Open rasmk opened 8 years ago

rasmk commented 8 years ago

UI5 uses synchronous AJAX to load modules.

This effects in a warning in Chrome console:

Synchronous XMLHttpRequest on the main thread is deprecated because of its detrimental effects to the end user's experience. For more help, check https://xhr.spec.whatwg.org/.

The things have got much worse in the most recent release of Chrome, which has a bug in caching synchronous AJAX responses (https://code.google.com/p/chromium/issues/detail?id=583214). This caused my UI5 app not to bootstrap anymore.

Tried data-sap-ui-preload="async", but this did not solve the issue. Still the same warning, still the same caching issue. It seems, currently the only solution is to disable caching, but then the app will have to download several MB of libs at every startup.

Although it's a bug in Chrome, they (Chrome devs) could legally drop support for synchronous AJAX at any time.

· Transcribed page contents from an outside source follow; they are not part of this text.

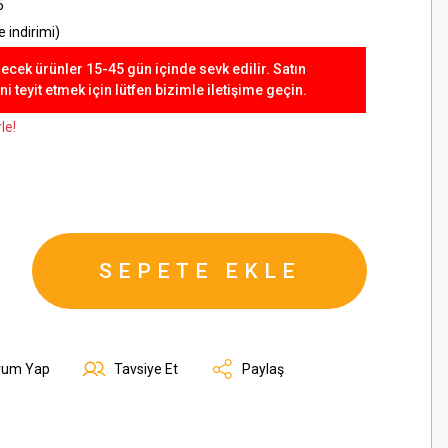
5
 indirimi)
lecek ürünler 15-45 gün içinde sevk edilir. Satın
 teyit etmek için lütfen bizimle iletişime geçin.
le!
SEPETE EKLE
rum Yap
Tavsiye Et
Paylaş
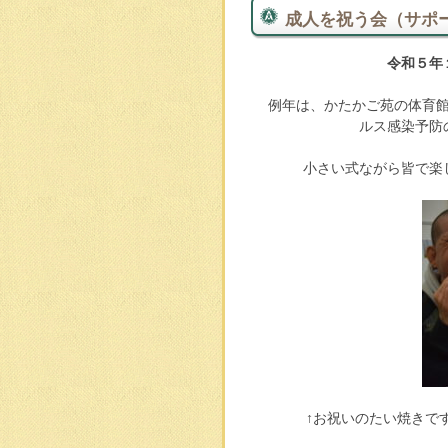
成人を祝う会（サポ
令和５年
例年は、かたかご苑の体育
ルス感染予防
小さい式ながら皆で楽
↑お祝いのたい焼きで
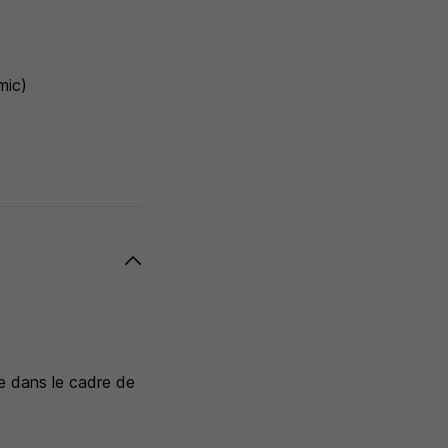
mic)
ie dans le cadre de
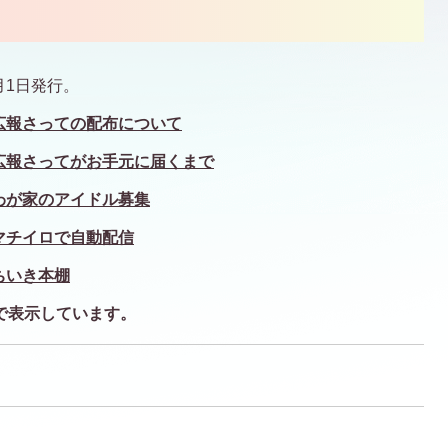
月1日発行。
広報さっての配布について
広報さってがお手元に届くまで
わが家のアイドル募集
マチイロで自動配信
ちいき本棚
で表示しています。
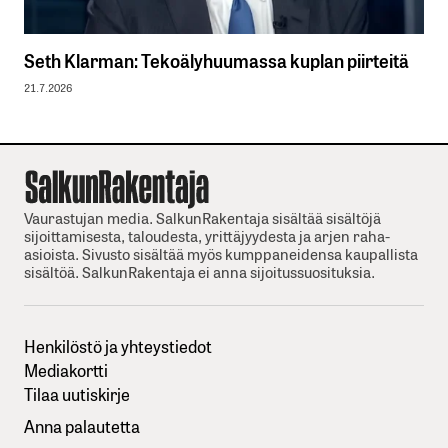
Seth Klarman: Tekoälyhuumassa kuplan piirteitä
21.7.2026
Vaurastujan media. SalkunRakentaja sisältää sisältöjä
sijoittamisesta, taloudesta, yrittäjyydesta ja arjen raha-
asioista. Sivusto sisältää myös kumppaneidensa kaupallista
sisältöä. SalkunRakentaja ei anna sijoitussuosituksia.
Henkilöstö ja yhteystiedot
Mediakortti
Tilaa uutiskirje
Anna palautetta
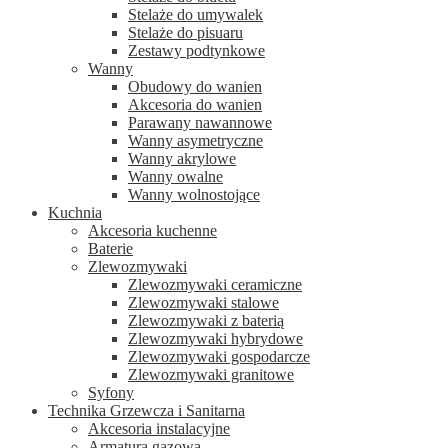
Stelaże do umywalek
Stelaże do pisuaru
Zestawy podtynkowe
Wanny
Obudowy do wanien
Akcesoria do wanien
Parawany nawannowe
Wanny asymetryczne
Wanny akrylowe
Wanny owalne
Wanny wolnostojące
Kuchnia
Akcesoria kuchenne
Baterie
Zlewozmywaki
Zlewozmywaki ceramiczne
Zlewozmywaki stalowe
Zlewozmywaki z baterią
Zlewozmywaki hybrydowe
Zlewozmywaki gospodarcze
Zlewozmywaki granitowe
Syfony
Technika Grzewcza i Sanitarna
Akcesoria instalacyjne
Armatura gazowa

According to the AJAX spec, section 4.5.1:

Synchronous XMLHttpRequest outside of workers is in the process of being removed from the web platform as it has detrimental effects to the end user's experience. (This is a long process that takes many years.) Developers must not pass false for the async argument when entry settings object's global object is a Window object. User agents are strongly encouraged to warn about such usage in developer tools and may experiment with throwing an InvalidAccessError exception when it occurs.

As such, using synchronous AJAX seems to be a bug in the library implementation. Please switch to async.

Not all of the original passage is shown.